What you should do: For each line of the data that includes the word "mintha", copy the line.

Dataset excerpts:
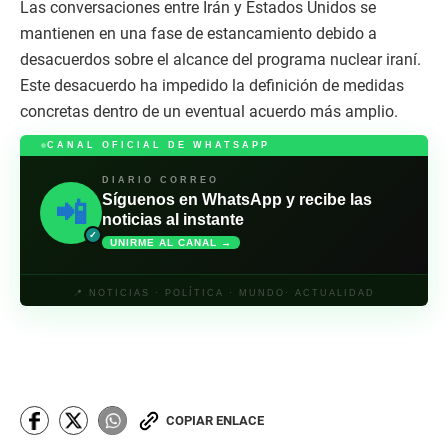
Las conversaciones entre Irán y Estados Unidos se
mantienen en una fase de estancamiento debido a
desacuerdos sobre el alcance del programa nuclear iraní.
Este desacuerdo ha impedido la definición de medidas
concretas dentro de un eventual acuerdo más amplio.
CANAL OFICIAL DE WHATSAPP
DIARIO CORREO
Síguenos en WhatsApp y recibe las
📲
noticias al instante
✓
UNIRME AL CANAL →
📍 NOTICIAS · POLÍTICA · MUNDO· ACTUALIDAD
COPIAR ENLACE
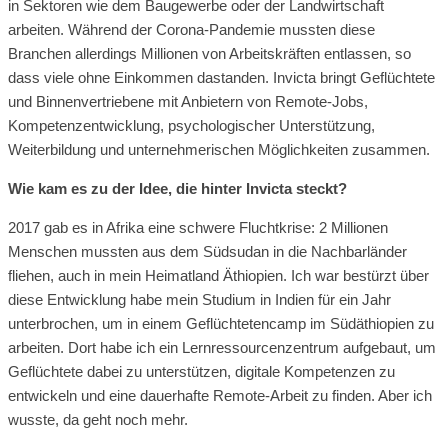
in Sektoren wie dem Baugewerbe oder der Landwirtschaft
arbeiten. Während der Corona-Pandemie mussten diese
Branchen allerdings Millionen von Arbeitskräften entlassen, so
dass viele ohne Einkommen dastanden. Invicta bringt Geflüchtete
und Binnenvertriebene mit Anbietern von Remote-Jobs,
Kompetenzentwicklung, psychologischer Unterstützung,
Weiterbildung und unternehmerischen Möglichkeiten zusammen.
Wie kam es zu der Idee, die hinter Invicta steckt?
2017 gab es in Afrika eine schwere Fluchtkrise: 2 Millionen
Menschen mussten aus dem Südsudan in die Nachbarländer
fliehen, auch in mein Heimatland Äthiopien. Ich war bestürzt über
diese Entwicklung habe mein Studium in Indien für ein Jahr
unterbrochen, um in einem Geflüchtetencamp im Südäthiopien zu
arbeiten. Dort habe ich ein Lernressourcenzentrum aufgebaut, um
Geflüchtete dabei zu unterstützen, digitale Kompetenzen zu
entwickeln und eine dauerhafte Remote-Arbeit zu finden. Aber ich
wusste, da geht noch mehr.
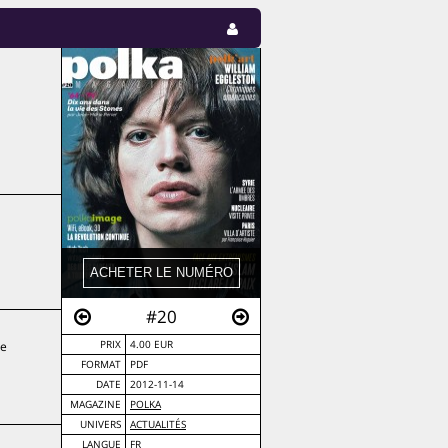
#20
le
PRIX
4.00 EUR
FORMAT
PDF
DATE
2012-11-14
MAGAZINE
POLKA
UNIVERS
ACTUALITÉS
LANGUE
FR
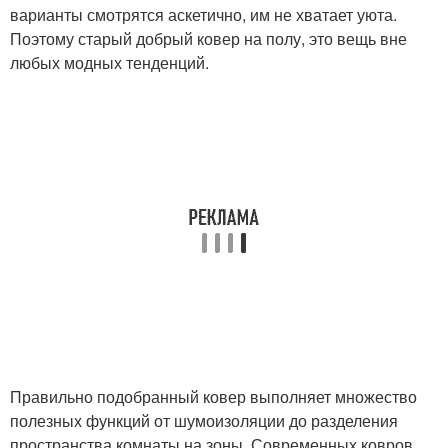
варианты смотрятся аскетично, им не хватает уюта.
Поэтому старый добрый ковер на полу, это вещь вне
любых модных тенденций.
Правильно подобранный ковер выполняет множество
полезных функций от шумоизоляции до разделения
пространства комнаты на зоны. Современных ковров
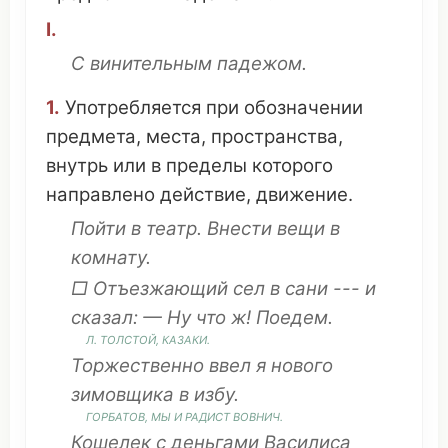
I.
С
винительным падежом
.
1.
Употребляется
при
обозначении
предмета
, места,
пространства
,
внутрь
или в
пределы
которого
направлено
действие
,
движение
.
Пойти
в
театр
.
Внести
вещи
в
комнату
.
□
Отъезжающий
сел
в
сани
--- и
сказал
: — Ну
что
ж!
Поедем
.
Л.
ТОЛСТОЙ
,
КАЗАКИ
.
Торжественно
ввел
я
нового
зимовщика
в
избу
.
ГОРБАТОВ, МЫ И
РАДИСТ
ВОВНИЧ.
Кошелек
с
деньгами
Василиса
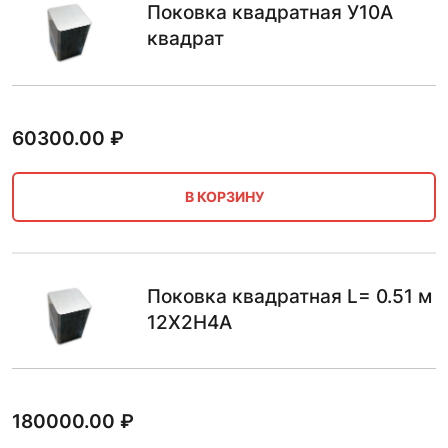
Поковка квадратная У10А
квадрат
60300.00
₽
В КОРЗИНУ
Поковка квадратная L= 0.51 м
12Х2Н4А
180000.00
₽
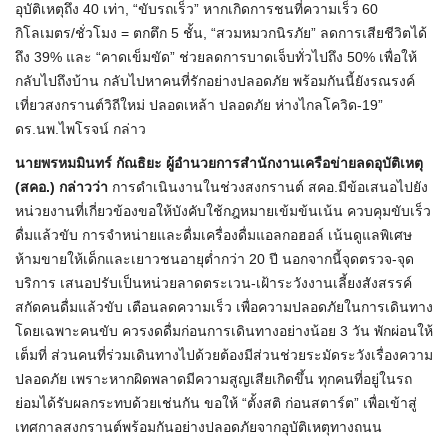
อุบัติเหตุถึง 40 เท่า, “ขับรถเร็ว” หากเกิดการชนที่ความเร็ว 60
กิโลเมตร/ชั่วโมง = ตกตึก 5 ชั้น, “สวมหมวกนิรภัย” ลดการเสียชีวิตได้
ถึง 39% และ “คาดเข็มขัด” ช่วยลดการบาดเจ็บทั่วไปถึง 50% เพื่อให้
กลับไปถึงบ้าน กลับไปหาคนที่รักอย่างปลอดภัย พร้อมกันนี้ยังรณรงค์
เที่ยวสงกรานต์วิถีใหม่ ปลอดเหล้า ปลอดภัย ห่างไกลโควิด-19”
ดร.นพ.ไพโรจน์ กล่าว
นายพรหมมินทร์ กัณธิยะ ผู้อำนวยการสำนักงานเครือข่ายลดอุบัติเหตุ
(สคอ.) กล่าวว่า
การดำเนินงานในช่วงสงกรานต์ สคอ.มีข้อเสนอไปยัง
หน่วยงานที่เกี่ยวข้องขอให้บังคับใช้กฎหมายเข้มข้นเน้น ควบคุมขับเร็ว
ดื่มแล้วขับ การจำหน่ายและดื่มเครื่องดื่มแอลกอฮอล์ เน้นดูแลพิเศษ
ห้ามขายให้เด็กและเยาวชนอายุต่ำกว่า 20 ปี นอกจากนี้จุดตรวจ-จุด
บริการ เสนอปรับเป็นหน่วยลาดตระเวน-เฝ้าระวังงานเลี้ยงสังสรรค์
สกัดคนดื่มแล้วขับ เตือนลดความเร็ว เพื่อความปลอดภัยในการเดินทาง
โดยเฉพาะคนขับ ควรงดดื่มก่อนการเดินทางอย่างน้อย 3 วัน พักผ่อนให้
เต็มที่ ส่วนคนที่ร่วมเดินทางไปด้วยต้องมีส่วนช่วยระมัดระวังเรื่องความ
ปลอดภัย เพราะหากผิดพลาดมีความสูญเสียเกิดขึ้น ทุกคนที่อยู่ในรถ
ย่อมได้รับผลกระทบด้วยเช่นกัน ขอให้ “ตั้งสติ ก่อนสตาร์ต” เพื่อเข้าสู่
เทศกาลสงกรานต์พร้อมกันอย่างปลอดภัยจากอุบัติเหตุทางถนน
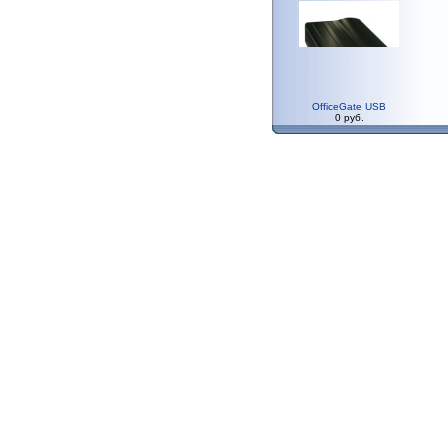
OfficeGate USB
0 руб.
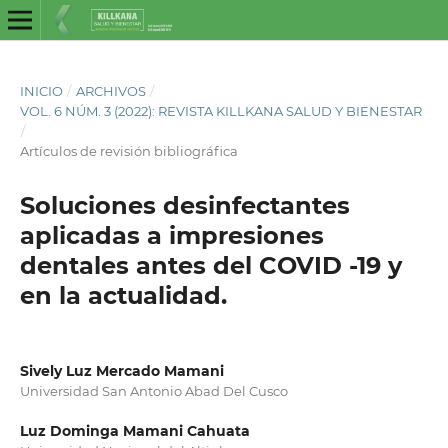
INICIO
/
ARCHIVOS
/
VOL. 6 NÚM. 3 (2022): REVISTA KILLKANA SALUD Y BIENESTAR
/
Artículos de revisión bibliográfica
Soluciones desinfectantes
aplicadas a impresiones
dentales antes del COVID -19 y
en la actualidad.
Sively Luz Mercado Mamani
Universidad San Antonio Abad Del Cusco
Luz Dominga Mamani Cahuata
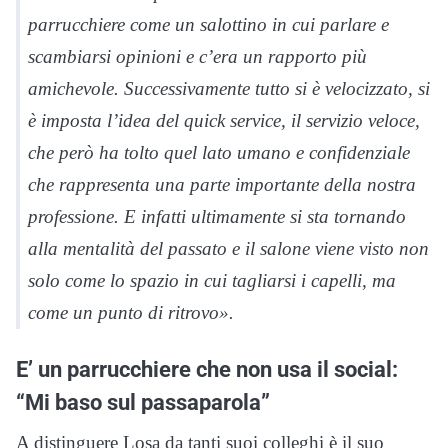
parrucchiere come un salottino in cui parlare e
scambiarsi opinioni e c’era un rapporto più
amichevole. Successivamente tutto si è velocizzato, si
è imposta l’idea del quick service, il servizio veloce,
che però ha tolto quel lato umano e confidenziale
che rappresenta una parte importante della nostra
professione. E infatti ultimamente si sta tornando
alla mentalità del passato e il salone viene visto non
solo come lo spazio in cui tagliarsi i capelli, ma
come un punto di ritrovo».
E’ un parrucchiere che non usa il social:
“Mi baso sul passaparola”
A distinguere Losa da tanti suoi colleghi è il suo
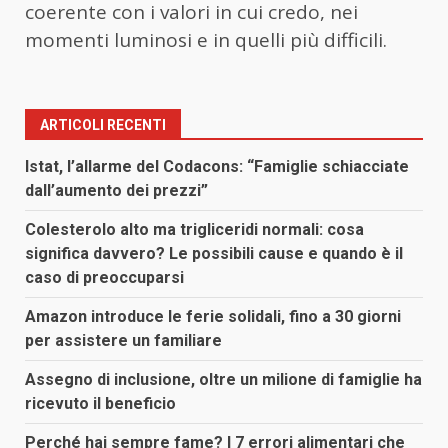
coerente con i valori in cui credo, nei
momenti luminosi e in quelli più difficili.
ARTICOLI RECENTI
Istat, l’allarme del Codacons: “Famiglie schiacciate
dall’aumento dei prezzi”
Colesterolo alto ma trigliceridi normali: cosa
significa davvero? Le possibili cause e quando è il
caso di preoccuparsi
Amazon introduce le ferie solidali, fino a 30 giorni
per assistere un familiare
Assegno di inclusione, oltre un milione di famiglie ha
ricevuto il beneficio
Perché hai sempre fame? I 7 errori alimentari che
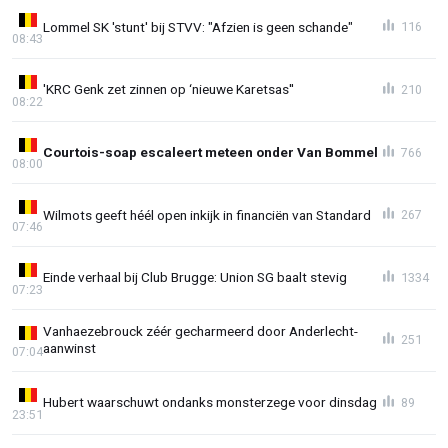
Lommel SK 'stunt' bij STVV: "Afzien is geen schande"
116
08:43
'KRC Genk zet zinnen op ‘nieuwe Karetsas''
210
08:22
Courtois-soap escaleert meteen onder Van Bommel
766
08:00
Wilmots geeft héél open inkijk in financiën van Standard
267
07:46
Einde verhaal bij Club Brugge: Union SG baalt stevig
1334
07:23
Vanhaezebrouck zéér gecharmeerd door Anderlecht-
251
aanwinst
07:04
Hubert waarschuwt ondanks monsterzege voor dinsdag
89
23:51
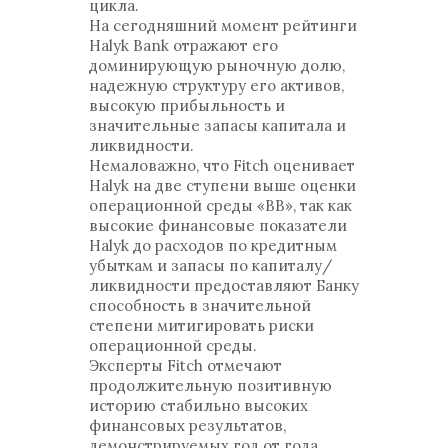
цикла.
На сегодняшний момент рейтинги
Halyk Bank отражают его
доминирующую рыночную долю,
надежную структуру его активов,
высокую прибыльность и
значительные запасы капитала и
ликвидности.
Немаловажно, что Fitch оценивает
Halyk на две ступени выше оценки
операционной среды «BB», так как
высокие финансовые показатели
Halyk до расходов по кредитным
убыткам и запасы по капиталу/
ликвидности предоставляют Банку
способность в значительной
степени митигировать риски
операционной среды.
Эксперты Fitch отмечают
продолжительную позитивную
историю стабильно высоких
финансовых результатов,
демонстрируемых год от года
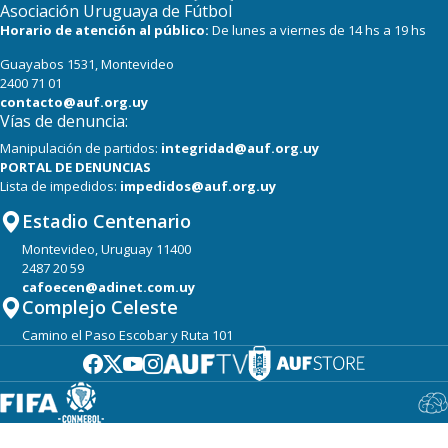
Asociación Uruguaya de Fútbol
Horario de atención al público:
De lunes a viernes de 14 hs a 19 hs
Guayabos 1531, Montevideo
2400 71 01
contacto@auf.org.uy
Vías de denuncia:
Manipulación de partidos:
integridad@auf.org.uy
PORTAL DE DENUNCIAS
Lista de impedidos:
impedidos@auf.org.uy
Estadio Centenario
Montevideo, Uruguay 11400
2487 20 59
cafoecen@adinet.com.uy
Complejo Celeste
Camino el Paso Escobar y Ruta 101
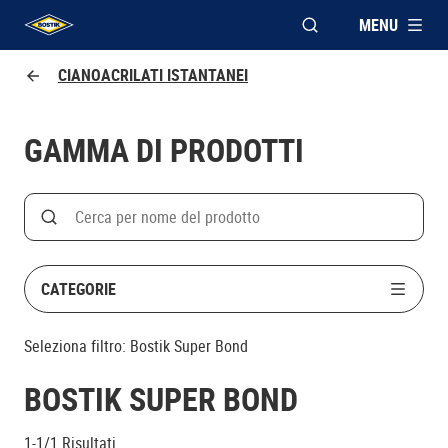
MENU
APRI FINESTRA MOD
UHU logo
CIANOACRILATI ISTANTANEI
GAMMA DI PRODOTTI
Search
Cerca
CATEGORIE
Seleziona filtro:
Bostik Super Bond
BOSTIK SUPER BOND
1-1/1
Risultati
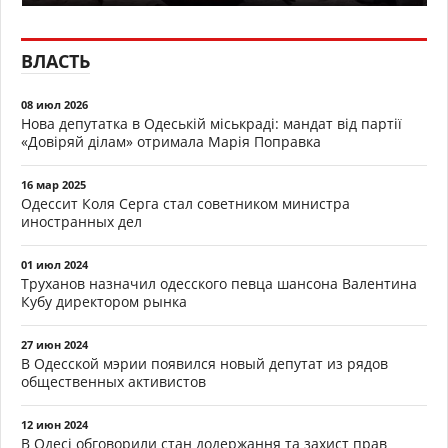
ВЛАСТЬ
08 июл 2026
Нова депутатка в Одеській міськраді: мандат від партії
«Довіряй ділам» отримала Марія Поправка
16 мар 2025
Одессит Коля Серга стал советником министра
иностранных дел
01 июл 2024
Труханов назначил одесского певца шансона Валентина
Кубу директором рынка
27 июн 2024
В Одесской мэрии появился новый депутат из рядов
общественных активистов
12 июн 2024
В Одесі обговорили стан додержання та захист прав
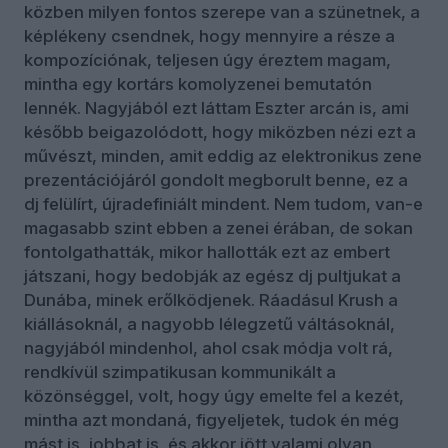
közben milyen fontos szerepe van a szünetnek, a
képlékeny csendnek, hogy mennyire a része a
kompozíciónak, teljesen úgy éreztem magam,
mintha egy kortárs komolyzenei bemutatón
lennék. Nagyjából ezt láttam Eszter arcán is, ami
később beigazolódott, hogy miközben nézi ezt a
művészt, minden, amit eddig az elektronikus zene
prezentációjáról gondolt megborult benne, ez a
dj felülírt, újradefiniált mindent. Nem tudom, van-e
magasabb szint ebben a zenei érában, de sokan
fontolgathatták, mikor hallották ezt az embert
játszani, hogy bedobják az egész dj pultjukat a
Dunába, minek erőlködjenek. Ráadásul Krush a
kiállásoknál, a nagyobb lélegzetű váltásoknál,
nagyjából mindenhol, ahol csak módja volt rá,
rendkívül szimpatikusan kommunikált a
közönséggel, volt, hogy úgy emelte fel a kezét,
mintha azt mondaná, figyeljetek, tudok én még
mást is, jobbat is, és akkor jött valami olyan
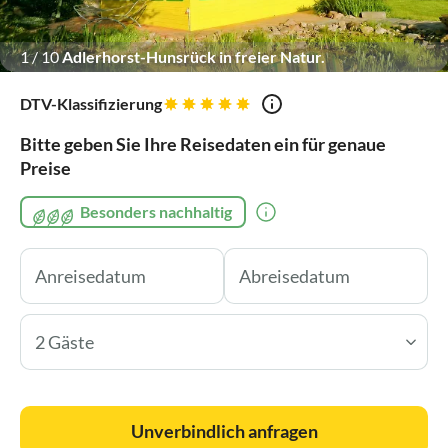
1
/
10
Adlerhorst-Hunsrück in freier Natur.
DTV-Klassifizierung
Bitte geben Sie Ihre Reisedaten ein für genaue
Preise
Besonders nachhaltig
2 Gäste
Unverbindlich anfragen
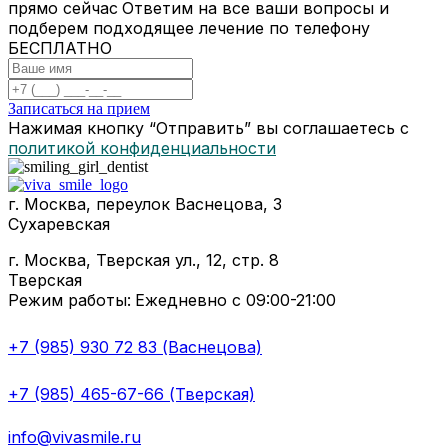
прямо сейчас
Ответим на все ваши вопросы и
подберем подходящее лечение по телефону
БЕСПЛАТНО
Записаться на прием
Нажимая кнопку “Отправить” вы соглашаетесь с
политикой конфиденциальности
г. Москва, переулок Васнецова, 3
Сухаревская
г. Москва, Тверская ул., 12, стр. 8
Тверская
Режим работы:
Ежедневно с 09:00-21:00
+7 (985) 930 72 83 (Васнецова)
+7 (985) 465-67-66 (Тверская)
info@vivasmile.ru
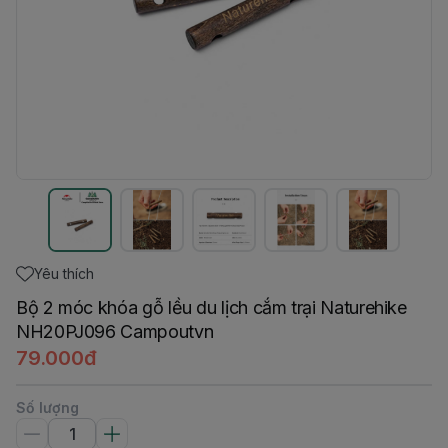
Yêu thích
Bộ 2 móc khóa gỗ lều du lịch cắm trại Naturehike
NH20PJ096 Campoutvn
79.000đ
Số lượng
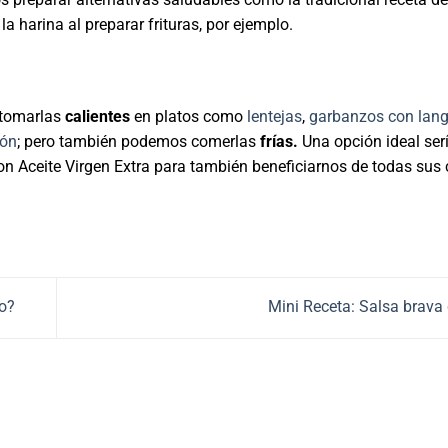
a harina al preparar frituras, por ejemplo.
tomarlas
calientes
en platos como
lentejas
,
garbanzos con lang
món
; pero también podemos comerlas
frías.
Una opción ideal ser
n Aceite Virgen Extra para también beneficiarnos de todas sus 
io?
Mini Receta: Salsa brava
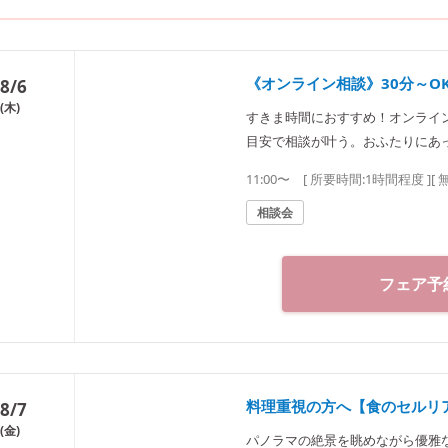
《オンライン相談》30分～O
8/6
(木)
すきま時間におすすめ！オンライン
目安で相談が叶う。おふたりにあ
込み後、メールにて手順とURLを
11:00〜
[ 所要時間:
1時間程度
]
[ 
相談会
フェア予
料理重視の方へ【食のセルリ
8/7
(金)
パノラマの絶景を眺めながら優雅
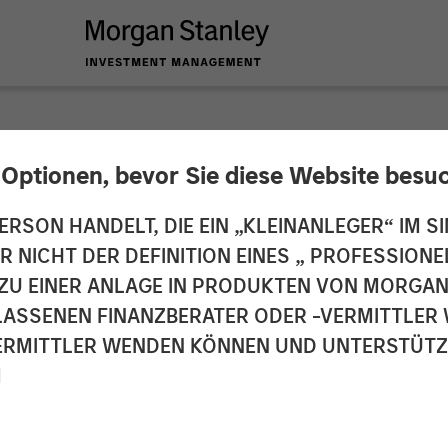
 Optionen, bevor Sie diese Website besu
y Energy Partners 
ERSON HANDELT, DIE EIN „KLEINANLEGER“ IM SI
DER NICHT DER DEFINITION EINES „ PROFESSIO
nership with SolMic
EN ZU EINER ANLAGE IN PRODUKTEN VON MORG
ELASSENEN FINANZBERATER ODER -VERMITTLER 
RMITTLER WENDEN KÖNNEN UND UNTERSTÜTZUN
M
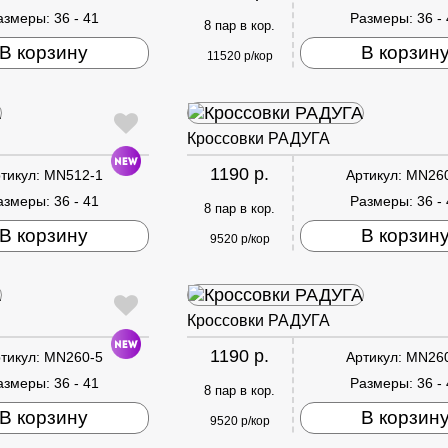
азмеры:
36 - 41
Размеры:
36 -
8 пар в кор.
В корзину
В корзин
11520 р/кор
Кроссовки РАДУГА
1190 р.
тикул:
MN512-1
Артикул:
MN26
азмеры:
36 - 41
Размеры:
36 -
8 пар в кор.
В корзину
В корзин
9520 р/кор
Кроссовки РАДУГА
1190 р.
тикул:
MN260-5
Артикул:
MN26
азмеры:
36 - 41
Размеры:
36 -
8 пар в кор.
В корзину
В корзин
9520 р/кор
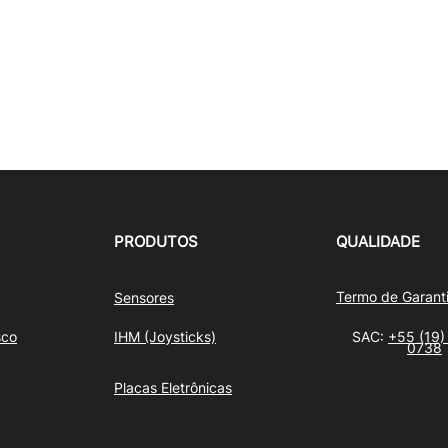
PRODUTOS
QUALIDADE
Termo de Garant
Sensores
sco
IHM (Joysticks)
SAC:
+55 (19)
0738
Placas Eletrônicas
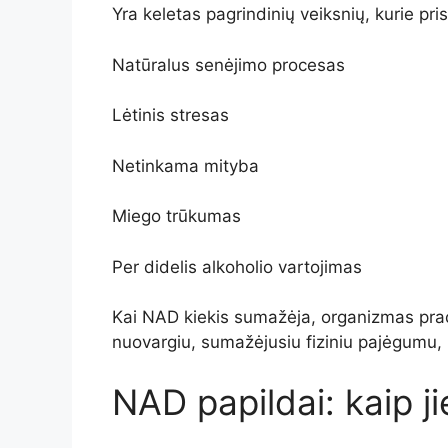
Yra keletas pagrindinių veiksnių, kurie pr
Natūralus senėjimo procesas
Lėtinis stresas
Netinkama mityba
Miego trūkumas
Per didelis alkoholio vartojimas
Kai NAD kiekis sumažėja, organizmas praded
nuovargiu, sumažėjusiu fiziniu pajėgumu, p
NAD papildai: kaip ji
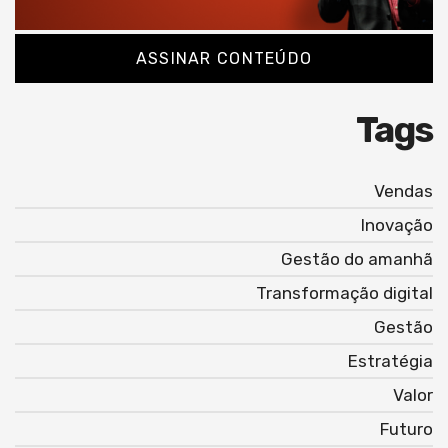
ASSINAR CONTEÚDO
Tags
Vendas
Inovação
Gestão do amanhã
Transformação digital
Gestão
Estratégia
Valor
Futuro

Answer to this exercise:
mintha egy kortárs komolyzenei bemutatón
mintha azt mondaná, figyeljetek, tudok én még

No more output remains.